I do the same regularly lots of places. I am a creature of habit and I will go the same place regularly, partly as I’m a strong blue. But once I have a bad experience, one where they aren’t simply wrong but aggressive or rude, they’re dead to me! I don’t care how good the place is or the price or the location, or whatever. They’re dead to me, Jerry, dead!
And I totally feel that way about PC Financial right now. This isn’t the first time they’ve messed up stuff on the credit card. I’ve had other experiences where they cancelled the card, I contacted them to find out why it’s not going through, they tell me “security flagged it”, security tells me there was some sort of breach, but they won’t give me any info about it or what happened or anything. Total BS, and I told them they had a choice last time. Either get it fixed fast or I walked. That was major strike 1, this is major strike 2.

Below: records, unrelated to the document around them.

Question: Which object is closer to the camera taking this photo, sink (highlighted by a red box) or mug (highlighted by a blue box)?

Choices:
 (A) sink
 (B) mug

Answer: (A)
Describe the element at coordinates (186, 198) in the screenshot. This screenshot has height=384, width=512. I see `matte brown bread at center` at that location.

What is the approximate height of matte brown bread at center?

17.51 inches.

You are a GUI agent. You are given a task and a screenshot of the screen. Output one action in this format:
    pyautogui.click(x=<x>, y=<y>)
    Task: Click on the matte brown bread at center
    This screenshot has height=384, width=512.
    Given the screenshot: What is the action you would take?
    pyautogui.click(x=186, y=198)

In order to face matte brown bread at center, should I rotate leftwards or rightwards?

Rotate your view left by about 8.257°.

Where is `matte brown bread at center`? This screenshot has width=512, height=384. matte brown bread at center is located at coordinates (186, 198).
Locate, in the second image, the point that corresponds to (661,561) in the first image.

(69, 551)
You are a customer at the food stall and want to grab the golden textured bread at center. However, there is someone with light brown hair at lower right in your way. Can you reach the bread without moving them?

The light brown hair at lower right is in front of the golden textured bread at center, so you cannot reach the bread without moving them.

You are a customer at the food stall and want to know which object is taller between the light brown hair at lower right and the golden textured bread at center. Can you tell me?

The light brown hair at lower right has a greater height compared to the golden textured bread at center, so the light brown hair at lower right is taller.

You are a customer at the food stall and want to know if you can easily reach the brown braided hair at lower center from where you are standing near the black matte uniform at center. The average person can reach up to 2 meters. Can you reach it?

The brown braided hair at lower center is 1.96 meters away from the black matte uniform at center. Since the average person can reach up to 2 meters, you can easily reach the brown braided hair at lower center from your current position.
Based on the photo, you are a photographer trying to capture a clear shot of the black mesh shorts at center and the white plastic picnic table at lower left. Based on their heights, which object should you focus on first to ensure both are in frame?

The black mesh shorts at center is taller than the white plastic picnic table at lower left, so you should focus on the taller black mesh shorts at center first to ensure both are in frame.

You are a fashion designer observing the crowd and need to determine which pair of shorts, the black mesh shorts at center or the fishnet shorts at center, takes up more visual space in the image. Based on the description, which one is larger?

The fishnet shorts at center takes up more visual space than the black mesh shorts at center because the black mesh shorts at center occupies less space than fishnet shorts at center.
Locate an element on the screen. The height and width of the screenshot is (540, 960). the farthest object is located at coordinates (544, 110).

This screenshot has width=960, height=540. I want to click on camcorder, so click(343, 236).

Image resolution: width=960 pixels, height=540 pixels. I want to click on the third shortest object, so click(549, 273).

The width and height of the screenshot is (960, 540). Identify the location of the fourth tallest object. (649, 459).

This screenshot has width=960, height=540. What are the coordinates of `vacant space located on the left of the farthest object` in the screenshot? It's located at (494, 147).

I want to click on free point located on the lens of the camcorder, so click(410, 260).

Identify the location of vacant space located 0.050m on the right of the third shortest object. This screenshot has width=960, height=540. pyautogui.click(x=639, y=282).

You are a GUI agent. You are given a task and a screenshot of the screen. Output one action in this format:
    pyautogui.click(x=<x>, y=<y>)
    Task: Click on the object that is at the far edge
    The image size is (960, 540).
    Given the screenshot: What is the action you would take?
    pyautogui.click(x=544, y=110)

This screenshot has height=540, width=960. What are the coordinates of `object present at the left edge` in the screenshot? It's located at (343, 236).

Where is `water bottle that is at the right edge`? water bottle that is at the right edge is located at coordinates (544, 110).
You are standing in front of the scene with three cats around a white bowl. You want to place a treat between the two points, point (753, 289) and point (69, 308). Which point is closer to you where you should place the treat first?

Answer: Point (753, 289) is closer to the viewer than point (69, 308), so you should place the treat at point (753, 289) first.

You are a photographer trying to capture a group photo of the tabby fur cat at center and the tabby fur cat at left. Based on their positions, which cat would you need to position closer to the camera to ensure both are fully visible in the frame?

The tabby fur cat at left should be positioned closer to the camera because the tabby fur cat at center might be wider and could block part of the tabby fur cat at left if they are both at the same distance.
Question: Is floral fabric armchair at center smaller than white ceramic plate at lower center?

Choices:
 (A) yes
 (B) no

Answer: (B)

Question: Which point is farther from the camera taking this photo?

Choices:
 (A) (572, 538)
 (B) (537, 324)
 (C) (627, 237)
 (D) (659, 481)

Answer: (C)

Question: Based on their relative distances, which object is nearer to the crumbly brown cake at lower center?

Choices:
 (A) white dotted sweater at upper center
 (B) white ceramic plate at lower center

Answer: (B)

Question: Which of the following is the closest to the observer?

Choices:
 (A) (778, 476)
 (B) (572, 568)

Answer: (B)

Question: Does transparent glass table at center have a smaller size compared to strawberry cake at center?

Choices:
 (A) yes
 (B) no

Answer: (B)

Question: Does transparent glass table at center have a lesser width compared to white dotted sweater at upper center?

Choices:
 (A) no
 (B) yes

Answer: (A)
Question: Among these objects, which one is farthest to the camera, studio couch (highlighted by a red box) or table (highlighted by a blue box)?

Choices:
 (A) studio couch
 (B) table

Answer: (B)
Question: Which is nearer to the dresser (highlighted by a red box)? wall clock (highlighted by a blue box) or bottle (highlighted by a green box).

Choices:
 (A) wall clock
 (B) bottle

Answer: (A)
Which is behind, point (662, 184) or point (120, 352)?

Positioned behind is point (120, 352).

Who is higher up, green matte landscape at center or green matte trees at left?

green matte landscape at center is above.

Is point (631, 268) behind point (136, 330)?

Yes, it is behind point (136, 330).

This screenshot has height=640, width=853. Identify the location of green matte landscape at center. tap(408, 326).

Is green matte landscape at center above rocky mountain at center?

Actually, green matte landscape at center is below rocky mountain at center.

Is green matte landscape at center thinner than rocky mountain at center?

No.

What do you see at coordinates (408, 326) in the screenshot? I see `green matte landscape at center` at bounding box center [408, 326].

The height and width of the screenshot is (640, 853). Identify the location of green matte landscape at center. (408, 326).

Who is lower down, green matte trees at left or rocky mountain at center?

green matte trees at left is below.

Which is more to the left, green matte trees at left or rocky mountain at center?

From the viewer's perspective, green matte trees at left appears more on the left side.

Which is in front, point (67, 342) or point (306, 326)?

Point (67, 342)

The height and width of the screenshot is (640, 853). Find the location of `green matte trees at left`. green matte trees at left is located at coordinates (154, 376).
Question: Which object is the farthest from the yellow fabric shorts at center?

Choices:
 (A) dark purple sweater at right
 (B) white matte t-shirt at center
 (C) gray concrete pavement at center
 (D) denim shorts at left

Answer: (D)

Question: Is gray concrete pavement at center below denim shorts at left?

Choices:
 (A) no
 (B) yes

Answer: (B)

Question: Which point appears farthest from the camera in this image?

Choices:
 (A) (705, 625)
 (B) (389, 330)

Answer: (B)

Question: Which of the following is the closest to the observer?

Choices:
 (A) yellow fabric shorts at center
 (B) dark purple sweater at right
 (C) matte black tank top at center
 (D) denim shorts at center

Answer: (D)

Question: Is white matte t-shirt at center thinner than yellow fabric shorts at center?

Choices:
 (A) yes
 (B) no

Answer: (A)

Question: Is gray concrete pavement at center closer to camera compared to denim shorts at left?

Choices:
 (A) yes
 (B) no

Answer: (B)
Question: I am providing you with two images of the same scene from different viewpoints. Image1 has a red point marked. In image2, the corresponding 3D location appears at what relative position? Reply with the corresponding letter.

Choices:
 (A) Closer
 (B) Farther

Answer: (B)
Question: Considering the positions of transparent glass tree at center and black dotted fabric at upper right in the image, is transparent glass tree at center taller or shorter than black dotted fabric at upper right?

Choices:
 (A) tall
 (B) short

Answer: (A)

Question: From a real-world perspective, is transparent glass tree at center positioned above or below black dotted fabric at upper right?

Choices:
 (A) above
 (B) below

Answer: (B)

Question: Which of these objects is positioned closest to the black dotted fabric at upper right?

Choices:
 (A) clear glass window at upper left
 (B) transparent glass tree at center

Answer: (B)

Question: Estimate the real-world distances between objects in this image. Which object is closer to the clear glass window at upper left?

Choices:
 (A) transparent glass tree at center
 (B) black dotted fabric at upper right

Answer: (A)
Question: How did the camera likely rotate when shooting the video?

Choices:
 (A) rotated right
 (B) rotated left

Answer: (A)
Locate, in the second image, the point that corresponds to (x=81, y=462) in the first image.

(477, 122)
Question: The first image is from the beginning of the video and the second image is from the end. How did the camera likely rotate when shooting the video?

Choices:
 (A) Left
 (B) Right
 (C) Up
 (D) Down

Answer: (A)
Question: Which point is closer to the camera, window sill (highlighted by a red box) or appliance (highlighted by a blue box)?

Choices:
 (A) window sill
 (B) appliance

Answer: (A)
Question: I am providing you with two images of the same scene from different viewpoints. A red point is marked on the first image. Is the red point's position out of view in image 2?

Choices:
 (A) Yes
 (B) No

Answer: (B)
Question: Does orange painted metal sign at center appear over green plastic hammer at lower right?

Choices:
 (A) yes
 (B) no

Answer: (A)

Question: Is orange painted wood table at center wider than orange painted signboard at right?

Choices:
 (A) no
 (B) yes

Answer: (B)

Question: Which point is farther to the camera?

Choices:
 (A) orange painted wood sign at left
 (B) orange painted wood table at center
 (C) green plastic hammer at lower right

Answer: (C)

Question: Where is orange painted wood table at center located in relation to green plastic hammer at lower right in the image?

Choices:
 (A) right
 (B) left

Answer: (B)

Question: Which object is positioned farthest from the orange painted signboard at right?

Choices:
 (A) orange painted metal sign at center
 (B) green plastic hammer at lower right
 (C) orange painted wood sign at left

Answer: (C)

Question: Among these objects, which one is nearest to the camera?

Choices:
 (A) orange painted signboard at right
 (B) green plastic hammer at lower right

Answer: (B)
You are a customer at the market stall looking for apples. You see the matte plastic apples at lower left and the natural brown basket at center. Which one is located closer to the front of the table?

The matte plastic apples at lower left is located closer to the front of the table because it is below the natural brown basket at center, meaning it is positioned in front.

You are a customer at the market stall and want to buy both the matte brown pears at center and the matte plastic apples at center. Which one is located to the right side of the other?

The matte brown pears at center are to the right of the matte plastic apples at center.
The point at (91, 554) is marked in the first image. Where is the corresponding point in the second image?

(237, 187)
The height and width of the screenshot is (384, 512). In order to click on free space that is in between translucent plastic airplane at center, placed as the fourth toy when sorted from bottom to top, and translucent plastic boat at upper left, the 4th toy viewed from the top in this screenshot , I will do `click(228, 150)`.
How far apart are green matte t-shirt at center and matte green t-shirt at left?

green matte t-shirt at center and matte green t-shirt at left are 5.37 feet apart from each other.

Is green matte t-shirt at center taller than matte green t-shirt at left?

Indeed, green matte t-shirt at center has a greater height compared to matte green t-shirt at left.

We recently renewed our mortgage, and while they claim they have great rates, they weren’t even close to the ballpark of our existing bank or another one that was wooing us. And honestly, I simply wasn’t willing to trust them with a mortgage if they can’t get credit cards right. I know, I know, different groups, but still. One more strike and they’re dead to me!
So I just did a major amount of work tonight to fight to a standstill i.e. get me back to where I was the day before. I fixed a couple of small setup issues while I went (PayPal phone number info, switched another account from Visa to MC, etc.), so I’m a little ahead, but it sure ate up the night.
But I did get the tires all done, plus some medication from Costco for Jacob.
Not as much productivity as I would like, but more than I have been doing of late. I also made a shift on some career stuff, maybe I’ll talk about that a bit more tomorrow for Day 2 of the 75 remaining in 2016.